Lately I’ve been nostalgic for the books I read in my youth. I don’t know why, but I can’t get them out of my mind. Are you ever jealous of someone who is reading one of your beloved novels for the very first time? They’re just stepping into the world of authors like Lorrie Moore or Jamaica Kincaid or characters like Thomas Cromwell or Harry Potter. Oh, to enter the wizarding world anew! If you’ve never had that feeling, my guess is you aren’t a serious reader. You probably didn’t find that book when you were younger, the book that sweeps you away and leaves you losing hours in the comforting hush of libraries, digging through musty used bookstores, piling up books in every nook and cranny of your house, sniffing a brand-new book like it’s a drug.

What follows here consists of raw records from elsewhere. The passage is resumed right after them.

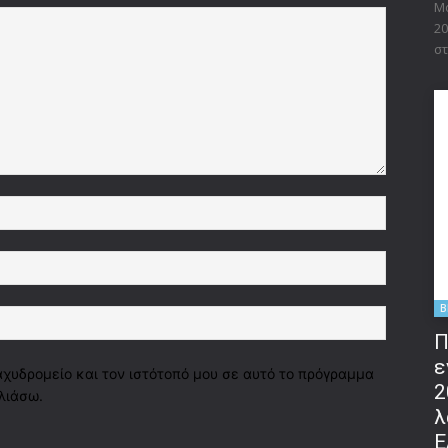
Μο
20
στ
Όνομα:*
Email:*
B
Ιστοσελί
Π
ε
αχυδρομείο και τον ιστότοπό μου σε αυτό το πρόγραμμα
2
λιάσω.
λ
Ε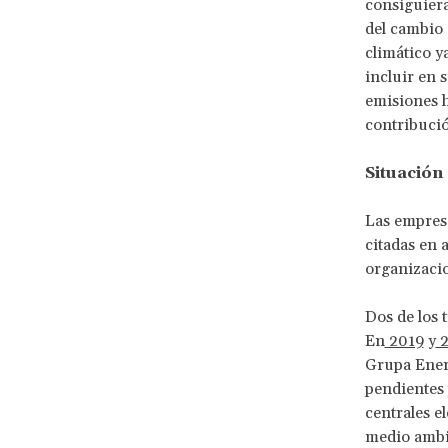
consiguiera
del cambio 
climático y
incluir en 
emisiones h
contribució
Situación 
Las empresa
citadas en 
organizacio
Dos de los 
En
2019
y
2
Grupa Energ
pendientes 
centrales e
medio ambie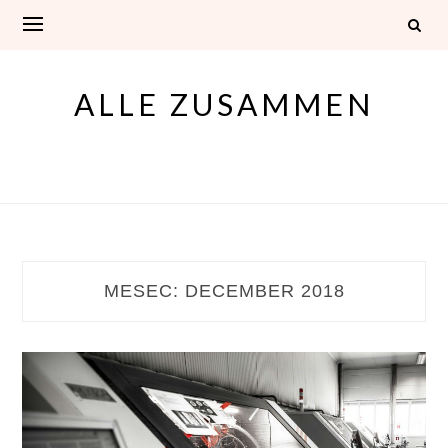
Skip
to
content
ALLE ZUSAMMEN
MESEC:
DECEMBER 2018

I think that may be what it’s about. I’m reminiscing about what it was like to discover the world of literature. It really is a world. It’s a whole other world you have no idea is out there until you find yourself in the midst of it. And then your brain’s soft explosion leaves you changed forever. There is always another place you can go to even when you are stuck in bed with a fever or frustrated with the way of the world or really just hating life. You realize that as long as you have these places in your mind, you are safe.

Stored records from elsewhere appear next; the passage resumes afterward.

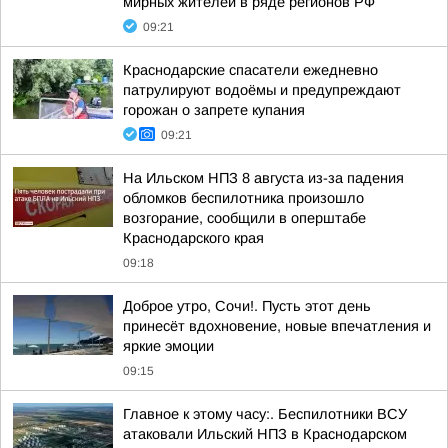
мирных жителей в ряде регионов РФ
09:21
Краснодарские спасатели ежедневно
патрулируют водоёмы и предупреждают
горожан о запрете купания
09:21
На Ильском НПЗ 8 августа из-за падения
обломков беспилотника произошло
возгорание, сообщили в оперштабе
Краснодарского края
09:18
Доброе утро, Сочи!. Пусть этот день
принесёт вдохновение, новые впечатления и
яркие эмоции
09:15
Главное к этому часу:. Беспилотники ВСУ
атаковали Ильский НПЗ в Краснодарском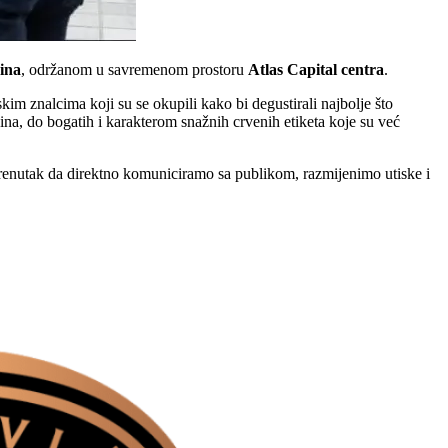
ina
, održanom u savremenom prostoru
Atlas Capital centra
.
skim znalcima koji su se okupili kako bi degustirali najbolje što
ina, do bogatih i karakterom snažnih crvenih etiketa koje su već
 trenutak da direktno komuniciramo sa publikom, razmijenimo utiske i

Do you have safe places in your mind? Sometimes when everything is crappy, I open one of my Harry Potter books for an hour or so, and then I feel much better. But often my recollection does just as well. And this translates to real-life experiences. When I’m flying and turbulence hits, I go to the number-one happy place in my head, which took place ten years ago. My family was in southern California for a wedding, and we spent a day at the beach. No one wanted to go into the water but my three-year-old niece and me. So I pulled her onto my back and we threw ourselves against the waves, laughing and laughing with each one, until we wore ourselves out. I think it’s years of serious reading that allow me to conjure up that memory so clearly, perhaps embellish it a bit to fit my present need, and forget (mostly) that the plane might plummet to the sea, leaving me the lone survivor floating on a piece of wreckage in a storm surrounded by sharks. In the middle of the ocean. (My imagination stoking unlikely, if not impossible, fears is, of course, the other side of the reading coin.)

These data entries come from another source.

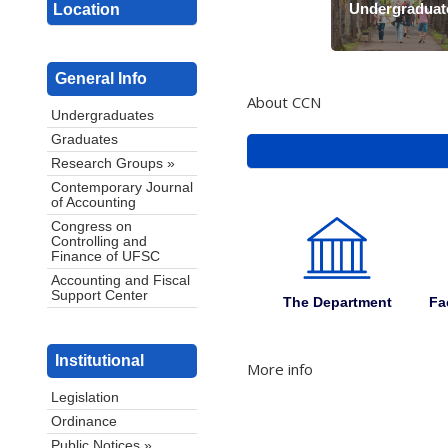
Undergraduat
Location
General Info
About CCN
Undergraduates
Graduates
Research Groups »
Contemporary Journal
of Accounting
Congress on
Controlling and
Finance of UFSC
Accounting and Fiscal
Support Center
The Department
Fa
Institutional
More info
Legislation
Ordinance
Public Notices »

Anyway, I’ve been so nostalgic lately that I actually listened to a Judy Blume audio book on my phone the other day while painting the bedroom. It was Are You There God? It’s Me, Margaret, which stood up fairly well, better than I expected. And it made me feel like youth was better than I remembered it to be, like maybe middle school wasn’t such a horror after all. It just felt like that at the time, and now that I’m more than twenty years away from it, there are things I can appreciate about it and, dare I say…miss? Don’t you miss that thrill of discovery, of a whole world you’ve yet to traverse?
I think there’s another element in here: the book series. Sometimes a writer creates a world I don’t want to leave, so a series can be the ultimate delight. I miss them, and they are mostly to be found in genre fiction, of which I read little. Young adult fiction is rife with series, and I remember being so immersed in them that I felt like a character. Going on to read the second or third or twelfth book was very much about seeing what I would do next as Nancy Drew or Claudia Kishi or Ramona Quimby.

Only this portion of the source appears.